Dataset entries
- Opening Delimiter -
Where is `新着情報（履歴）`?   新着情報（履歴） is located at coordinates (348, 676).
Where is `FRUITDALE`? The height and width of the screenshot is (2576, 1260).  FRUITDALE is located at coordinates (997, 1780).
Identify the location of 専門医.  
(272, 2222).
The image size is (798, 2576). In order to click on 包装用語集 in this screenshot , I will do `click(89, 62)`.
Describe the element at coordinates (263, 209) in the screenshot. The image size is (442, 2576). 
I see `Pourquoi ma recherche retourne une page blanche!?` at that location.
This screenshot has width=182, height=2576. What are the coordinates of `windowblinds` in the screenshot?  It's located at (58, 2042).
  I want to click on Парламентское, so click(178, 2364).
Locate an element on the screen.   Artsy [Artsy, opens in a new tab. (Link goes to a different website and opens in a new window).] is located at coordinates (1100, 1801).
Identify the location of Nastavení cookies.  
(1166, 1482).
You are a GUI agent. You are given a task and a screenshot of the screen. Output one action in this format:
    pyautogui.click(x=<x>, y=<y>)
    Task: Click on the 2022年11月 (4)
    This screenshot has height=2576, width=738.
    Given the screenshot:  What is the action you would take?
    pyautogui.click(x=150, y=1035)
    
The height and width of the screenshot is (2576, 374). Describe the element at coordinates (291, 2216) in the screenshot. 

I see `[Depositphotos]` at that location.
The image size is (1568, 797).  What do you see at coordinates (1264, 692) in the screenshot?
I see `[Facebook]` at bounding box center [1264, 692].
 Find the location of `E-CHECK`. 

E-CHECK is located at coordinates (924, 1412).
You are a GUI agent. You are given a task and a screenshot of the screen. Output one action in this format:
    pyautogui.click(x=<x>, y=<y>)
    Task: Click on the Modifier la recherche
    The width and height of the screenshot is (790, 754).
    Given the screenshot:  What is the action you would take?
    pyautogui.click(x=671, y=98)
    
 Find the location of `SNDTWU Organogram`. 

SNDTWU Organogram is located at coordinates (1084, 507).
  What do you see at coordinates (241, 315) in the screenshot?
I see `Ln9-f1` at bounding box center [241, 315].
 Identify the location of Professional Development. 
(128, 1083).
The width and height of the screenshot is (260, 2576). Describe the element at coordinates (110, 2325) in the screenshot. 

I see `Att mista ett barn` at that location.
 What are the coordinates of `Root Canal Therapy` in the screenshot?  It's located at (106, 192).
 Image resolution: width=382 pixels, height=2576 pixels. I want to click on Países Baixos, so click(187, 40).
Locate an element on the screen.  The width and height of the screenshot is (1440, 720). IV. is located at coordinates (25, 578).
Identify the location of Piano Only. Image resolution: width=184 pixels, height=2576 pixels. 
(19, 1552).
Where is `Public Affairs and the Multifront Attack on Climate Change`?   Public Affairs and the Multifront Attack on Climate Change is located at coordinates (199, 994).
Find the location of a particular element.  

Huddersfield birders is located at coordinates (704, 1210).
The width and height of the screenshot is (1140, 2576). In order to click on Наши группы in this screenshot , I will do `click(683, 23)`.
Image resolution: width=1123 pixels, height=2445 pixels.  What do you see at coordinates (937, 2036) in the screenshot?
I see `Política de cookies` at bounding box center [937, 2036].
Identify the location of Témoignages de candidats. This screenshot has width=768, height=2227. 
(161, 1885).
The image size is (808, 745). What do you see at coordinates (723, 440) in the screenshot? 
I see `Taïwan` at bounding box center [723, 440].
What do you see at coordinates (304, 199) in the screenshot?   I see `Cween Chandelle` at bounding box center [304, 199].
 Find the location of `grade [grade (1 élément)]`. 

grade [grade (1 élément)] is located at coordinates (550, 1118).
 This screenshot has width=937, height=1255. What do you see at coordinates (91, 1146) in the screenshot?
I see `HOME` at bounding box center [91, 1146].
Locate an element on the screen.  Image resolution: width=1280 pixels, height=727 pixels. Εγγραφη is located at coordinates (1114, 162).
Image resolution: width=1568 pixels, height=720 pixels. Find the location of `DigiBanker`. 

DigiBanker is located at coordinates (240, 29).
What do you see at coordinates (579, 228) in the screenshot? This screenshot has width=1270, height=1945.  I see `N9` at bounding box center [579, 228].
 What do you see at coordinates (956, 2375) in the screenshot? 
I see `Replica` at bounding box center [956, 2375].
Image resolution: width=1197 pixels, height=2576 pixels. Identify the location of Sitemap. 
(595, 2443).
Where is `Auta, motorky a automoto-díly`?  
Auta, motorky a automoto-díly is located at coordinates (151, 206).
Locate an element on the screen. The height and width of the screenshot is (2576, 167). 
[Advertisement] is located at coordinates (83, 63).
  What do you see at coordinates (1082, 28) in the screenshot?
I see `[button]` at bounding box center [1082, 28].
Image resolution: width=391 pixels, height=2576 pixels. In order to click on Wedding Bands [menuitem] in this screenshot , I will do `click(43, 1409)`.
- Closing Delimiter -
* Task requirements
Set down every record above exactly as given.

* Answer space
Where is `新着情報（履歴）`?   新着情報（履歴） is located at coordinates (348, 676).
Where is `FRUITDALE`? The height and width of the screenshot is (2576, 1260).  FRUITDALE is located at coordinates (997, 1780).
Identify the location of 専門医.  
(272, 2222).
The image size is (798, 2576). In order to click on 包装用語集 in this screenshot , I will do `click(89, 62)`.
Describe the element at coordinates (263, 209) in the screenshot. The image size is (442, 2576). 
I see `Pourquoi ma recherche retourne une page blanche!?` at that location.
This screenshot has width=182, height=2576. What are the coordinates of `windowblinds` in the screenshot?  It's located at (58, 2042).
  I want to click on Парламентское, so click(178, 2364).
Locate an element on the screen.   Artsy [Artsy, opens in a new tab. (Link goes to a different website and opens in a new window).] is located at coordinates (1100, 1801).
Identify the location of Nastavení cookies.  
(1166, 1482).
You are a GUI agent. You are given a task and a screenshot of the screen. Output one action in this format:
    pyautogui.click(x=<x>, y=<y>)
    Task: Click on the 2022年11月 (4)
    This screenshot has height=2576, width=738.
    Given the screenshot:  What is the action you would take?
    pyautogui.click(x=150, y=1035)
    
The height and width of the screenshot is (2576, 374). Describe the element at coordinates (291, 2216) in the screenshot. 

I see `[Depositphotos]` at that location.
The image size is (1568, 797).  What do you see at coordinates (1264, 692) in the screenshot?
I see `[Facebook]` at bounding box center [1264, 692].
 Find the location of `E-CHECK`. 

E-CHECK is located at coordinates (924, 1412).
You are a GUI agent. You are given a task and a screenshot of the screen. Output one action in this format:
    pyautogui.click(x=<x>, y=<y>)
    Task: Click on the Modifier la recherche
    The width and height of the screenshot is (790, 754).
    Given the screenshot:  What is the action you would take?
    pyautogui.click(x=671, y=98)
    
 Find the location of `SNDTWU Organogram`. 

SNDTWU Organogram is located at coordinates (1084, 507).
  What do you see at coordinates (241, 315) in the screenshot?
I see `Ln9-f1` at bounding box center [241, 315].
 Identify the location of Professional Development. 
(128, 1083).
The width and height of the screenshot is (260, 2576). Describe the element at coordinates (110, 2325) in the screenshot. 

I see `Att mista ett barn` at that location.
 What are the coordinates of `Root Canal Therapy` in the screenshot?  It's located at (106, 192).
 Image resolution: width=382 pixels, height=2576 pixels. I want to click on Países Baixos, so click(187, 40).
Locate an element on the screen.  The width and height of the screenshot is (1440, 720). IV. is located at coordinates (25, 578).
Identify the location of Piano Only. Image resolution: width=184 pixels, height=2576 pixels. 
(19, 1552).
Where is `Public Affairs and the Multifront Attack on Climate Change`?   Public Affairs and the Multifront Attack on Climate Change is located at coordinates (199, 994).
Find the location of a particular element.  

Huddersfield birders is located at coordinates (704, 1210).
The width and height of the screenshot is (1140, 2576). In order to click on Наши группы in this screenshot , I will do `click(683, 23)`.
Image resolution: width=1123 pixels, height=2445 pixels.  What do you see at coordinates (937, 2036) in the screenshot?
I see `Política de cookies` at bounding box center [937, 2036].
Identify the location of Témoignages de candidats. This screenshot has width=768, height=2227. 
(161, 1885).
The image size is (808, 745). What do you see at coordinates (723, 440) in the screenshot? 
I see `Taïwan` at bounding box center [723, 440].
What do you see at coordinates (304, 199) in the screenshot?   I see `Cween Chandelle` at bounding box center [304, 199].
 Find the location of `grade [grade (1 élément)]`. 

grade [grade (1 élément)] is located at coordinates (550, 1118).
 This screenshot has width=937, height=1255. What do you see at coordinates (91, 1146) in the screenshot?
I see `HOME` at bounding box center [91, 1146].
Locate an element on the screen.  Image resolution: width=1280 pixels, height=727 pixels. Εγγραφη is located at coordinates (1114, 162).
Image resolution: width=1568 pixels, height=720 pixels. Find the location of `DigiBanker`. 

DigiBanker is located at coordinates (240, 29).
What do you see at coordinates (579, 228) in the screenshot? This screenshot has width=1270, height=1945.  I see `N9` at bounding box center [579, 228].
 What do you see at coordinates (956, 2375) in the screenshot? 
I see `Replica` at bounding box center [956, 2375].
Image resolution: width=1197 pixels, height=2576 pixels. Identify the location of Sitemap. 
(595, 2443).
Where is `Auta, motorky a automoto-díly`?  
Auta, motorky a automoto-díly is located at coordinates (151, 206).
Locate an element on the screen. The height and width of the screenshot is (2576, 167). 
[Advertisement] is located at coordinates (83, 63).
  What do you see at coordinates (1082, 28) in the screenshot?
I see `[button]` at bounding box center [1082, 28].
Image resolution: width=391 pixels, height=2576 pixels. In order to click on Wedding Bands [menuitem] in this screenshot , I will do `click(43, 1409)`.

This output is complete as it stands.